BA.2, a new Omicron subvariant with unclear origin is becoming the predominant strain to cause Covid-19 infections in many areas of the world. It is approximated to make up 54.9% of all US cases as of last week.1
Some scientists believe all Omicron subvariants may have emerged at the same time. BA.1, the Omicron variant first reported in South Africa in November 2021, is thought to have caused the Covid-19 infection surge this past winter. With the rapid spread of the new subvariant BA.2 around the globe, many are wondering if this is cause for concern.
What do we know so far about new subvariant, BA.2?
Compared to the original version of the virus, the first Omicron subvariant (BA.1) has 39 mutations in the spike protein. BA.2 shares around 30 mutations with its predecessor and also has 8 additional unique mutations.2 BA.2 is referred to by some scientists as a “stealth” variant because it lacks a genetic signature, making it difficult to distinguish from the original Delta variant on PCR testing. Health experts say the new subvariant should still produce a positive result on testing.
Symptoms of BA.2
The symptoms of BA.2 appear to be similar to those already seen with many Covid-19 infections. At this time, distinguishing and unique symptoms of the new variant are unknown. The symptoms appear to be similar to those of BA.1 which include runny nose, fatigue, cough and nasal congestion.
Transmission, Hospitalizations, Deaths
While BA.2 is thought to be more transmissible than BA.1, it is not thought to be more virulent.3 A recent pre-print of a study out of South Africa showed there was no increased risk of hospitalization or severe disease from BA.1 compared to BA.2.4 Denmark was the first country to experience a quick takeover by BA.2. Supporting South Africa’s findings, in a Denmark study, they state their “initial analysis shows no differences in hospitalisations for BA.2 compared to BA.1.”5
Immunity to BA.2
Another recent study looking at reinfection suggests robust immune protection against BA.2 if someone had been previously infected with BA.1.6 Because of the initial Omicron surge across the world, a great percentage of people should have this robust protection.
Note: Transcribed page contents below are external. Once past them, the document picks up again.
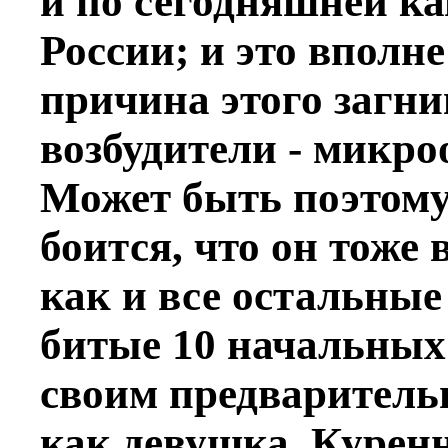
и по сегодняшней к
России; и это вполн
причина этого загни
возбудители - микро
Может быть поэтому
боится, что он тоже 
как и все остальны
битые 10 начальных 
своим предварител
как девушка, Куренн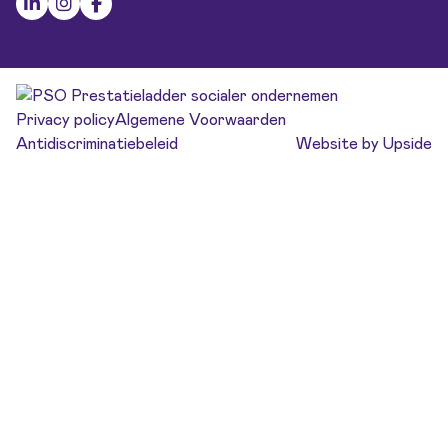
Privacy policy
Algemene Voorwaarden
Antidiscriminatiebeleid
Website by Upside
The World Health Organization stated, “real-world data on clinical severity from South Africa, the United Kingdom, and Denmark, where immunity from vaccination or natural infection is high: in this data, there was no reported difference in severity between BA.2 and BA.1.”7
While many experience mild to no symptoms with omicron variants, many are wondering if there are effective therapeutics to fight it.
A recent study out of Japan evaluated four different medications against omicron BA.1.8 The medications in the analysis included: Ivermectin, Lopinavir, Mpro 13b, and Pfizer’s new oral drug Paxlovid, approved only under emergency use authorization. They concluded that while all of the drugs proved to be effective, “Ivermectin showed the best result…and may be the most effective drug candidate against the Omicron variant.” Only time will tell how these therapeutics perform against BA.2.
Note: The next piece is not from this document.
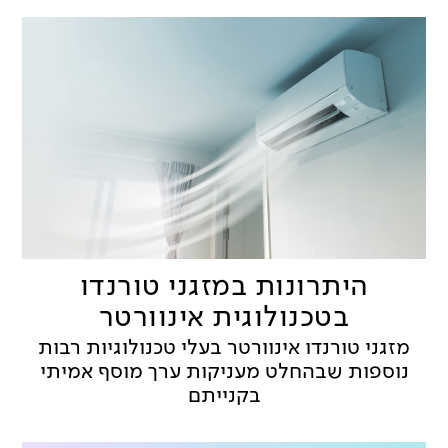
היתרונות במזגני טורנדו
בטכנולוגית אינוורטר
מזגני טורנדו אינוורטר בעלי טכנולוגיות רבות
נוספות שבהחלט מעניקות ערך מוסף אמיתי
בקנייתם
Omicron subvariant BA.2 is rising across the world and is also rising in the US. The prevalence of BA.2 increased steadily from 39% two weeks ago to 54.9% last week. While there is still debate as to whether BA.2 will continue to surge in the US, protective immunity should be robust for a great majority of people. In theory, a surge in BA.2 cases should not lead to a surge in deaths and hospitalizations.
To help protect against any kind of infection, it is prudent to proactively take Vitamin D, Vitamin C, Zinc and Quercetin.